- Opening Delimiter -

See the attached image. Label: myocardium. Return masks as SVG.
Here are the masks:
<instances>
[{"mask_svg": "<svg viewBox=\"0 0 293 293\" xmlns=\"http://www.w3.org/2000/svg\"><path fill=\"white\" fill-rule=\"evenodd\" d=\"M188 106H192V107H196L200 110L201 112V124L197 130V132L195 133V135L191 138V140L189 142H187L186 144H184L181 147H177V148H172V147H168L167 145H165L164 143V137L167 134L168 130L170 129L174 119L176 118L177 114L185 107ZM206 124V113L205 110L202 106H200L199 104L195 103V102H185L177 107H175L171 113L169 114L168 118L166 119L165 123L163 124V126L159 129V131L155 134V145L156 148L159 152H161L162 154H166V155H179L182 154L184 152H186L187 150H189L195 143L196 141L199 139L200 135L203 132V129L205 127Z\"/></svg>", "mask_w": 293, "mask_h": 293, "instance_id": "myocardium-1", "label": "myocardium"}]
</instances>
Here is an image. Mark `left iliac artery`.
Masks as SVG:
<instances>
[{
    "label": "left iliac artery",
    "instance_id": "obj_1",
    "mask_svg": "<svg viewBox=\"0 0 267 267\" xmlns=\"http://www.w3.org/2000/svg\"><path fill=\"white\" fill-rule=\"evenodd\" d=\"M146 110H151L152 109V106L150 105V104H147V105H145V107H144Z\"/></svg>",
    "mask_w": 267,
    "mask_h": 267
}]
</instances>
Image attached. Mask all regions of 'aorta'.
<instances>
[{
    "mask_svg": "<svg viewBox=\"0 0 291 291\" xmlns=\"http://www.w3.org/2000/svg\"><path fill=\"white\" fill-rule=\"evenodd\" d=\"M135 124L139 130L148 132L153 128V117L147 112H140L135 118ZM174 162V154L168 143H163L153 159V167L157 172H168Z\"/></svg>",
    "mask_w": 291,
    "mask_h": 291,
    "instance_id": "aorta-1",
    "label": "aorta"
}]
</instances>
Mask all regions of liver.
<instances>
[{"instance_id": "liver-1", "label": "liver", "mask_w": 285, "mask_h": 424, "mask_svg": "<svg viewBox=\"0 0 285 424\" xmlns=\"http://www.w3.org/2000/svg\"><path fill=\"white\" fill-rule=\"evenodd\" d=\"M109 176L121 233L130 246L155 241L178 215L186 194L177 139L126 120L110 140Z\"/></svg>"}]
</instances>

- Closing Delimiter -

**Task requirements**
Scan the listing and copy every line where the string "regions" shows up.

**Written answer**
Image attached. Mask all regions of 'aorta'.
Mask all regions of liver.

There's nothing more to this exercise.